[EXERCISE BRIEF]
Every line below from the one containing "Прейскурант" to the final line must be reproduced exactly, and no other line may appear in the answer.

[PROVIDED MATERIAL]
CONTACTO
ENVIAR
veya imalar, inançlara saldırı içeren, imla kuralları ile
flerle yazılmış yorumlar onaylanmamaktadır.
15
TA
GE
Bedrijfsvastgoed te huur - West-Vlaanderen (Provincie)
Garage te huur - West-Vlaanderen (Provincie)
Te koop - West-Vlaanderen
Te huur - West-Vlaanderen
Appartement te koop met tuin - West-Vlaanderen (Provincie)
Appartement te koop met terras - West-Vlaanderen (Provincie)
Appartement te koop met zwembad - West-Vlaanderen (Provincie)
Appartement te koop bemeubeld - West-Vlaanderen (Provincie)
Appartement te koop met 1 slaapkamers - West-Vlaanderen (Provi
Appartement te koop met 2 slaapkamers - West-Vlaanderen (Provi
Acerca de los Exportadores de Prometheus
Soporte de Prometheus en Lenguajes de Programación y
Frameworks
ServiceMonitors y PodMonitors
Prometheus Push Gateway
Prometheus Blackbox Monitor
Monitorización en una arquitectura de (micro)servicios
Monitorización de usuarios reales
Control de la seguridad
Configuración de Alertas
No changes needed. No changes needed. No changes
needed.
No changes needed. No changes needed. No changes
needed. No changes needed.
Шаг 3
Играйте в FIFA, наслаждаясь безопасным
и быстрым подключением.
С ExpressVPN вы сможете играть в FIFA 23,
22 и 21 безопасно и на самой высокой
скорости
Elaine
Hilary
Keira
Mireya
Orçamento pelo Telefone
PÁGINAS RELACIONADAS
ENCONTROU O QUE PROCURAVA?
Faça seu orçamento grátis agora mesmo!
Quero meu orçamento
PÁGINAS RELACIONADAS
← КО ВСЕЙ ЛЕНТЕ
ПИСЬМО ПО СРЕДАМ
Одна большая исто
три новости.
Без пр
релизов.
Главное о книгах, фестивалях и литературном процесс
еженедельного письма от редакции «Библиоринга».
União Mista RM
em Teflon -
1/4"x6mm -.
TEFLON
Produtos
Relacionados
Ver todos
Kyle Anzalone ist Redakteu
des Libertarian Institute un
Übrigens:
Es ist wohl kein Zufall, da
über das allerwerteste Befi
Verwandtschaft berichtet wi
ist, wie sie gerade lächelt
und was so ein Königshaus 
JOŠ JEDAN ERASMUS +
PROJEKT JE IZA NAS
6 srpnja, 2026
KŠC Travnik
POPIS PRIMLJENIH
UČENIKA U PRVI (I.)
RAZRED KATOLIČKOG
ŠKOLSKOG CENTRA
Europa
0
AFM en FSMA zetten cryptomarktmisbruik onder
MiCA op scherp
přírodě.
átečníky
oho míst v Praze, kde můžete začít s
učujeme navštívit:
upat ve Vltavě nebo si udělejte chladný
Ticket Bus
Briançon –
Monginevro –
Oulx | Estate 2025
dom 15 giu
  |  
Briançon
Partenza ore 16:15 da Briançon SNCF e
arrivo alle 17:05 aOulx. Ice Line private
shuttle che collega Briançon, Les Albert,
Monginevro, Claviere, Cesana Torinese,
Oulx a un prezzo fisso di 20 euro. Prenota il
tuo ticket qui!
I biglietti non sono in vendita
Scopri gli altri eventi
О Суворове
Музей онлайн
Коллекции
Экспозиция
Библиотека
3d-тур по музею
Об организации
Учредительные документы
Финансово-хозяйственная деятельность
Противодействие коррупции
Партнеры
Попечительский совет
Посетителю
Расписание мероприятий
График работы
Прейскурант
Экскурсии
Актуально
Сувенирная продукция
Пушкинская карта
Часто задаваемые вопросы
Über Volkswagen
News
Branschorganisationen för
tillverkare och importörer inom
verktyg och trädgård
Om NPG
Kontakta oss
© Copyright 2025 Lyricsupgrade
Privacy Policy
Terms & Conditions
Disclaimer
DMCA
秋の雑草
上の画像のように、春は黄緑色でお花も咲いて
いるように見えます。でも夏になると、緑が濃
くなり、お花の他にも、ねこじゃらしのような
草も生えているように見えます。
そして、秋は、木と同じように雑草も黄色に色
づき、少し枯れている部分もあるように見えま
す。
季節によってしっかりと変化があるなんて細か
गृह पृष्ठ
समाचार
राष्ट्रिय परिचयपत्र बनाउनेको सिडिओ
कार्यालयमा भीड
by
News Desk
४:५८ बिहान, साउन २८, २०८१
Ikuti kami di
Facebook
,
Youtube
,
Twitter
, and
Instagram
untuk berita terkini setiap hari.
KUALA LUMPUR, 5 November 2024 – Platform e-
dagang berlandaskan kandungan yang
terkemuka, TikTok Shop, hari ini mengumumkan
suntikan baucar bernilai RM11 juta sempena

[EXERCISE ANSWER]
Прейскурант
Экскурсии
Актуально
Сувенирная продукция
Пушкинская карта
Часто задаваемые вопросы
Über Volkswagen
News
Branschorganisationen för
tillverkare och importörer inom
verktyg och trädgård
Om NPG
Kontakta oss
© Copyright 2025 Lyricsupgrade
Privacy Policy
Terms & Conditions
Disclaimer
DMCA
秋の雑草
上の画像のように、春は黄緑色でお花も咲いて
いるように見えます。でも夏になると、緑が濃
くなり、お花の他にも、ねこじゃらしのような
草も生えているように見えます。
そして、秋は、木と同じように雑草も黄色に色
づき、少し枯れている部分もあるように見えま
す。
季節によってしっかりと変化があるなんて細か
गृह पृष्ठ
समाचार
राष्ट्रिय परिचयपत्र बनाउनेको सिडिओ
कार्यालयमा भीड
by
News Desk
४:५८ बिहान, साउन २८, २०८१
Ikuti kami di
Facebook
,
Youtube
,
Twitter
, and
Instagram
untuk berita terkini setiap hari.
KUALA LUMPUR, 5 November 2024 – Platform e-
dagang berlandaskan kandungan yang
terkemuka, TikTok Shop, hari ini mengumumkan
suntikan baucar bernilai RM11 juta sempena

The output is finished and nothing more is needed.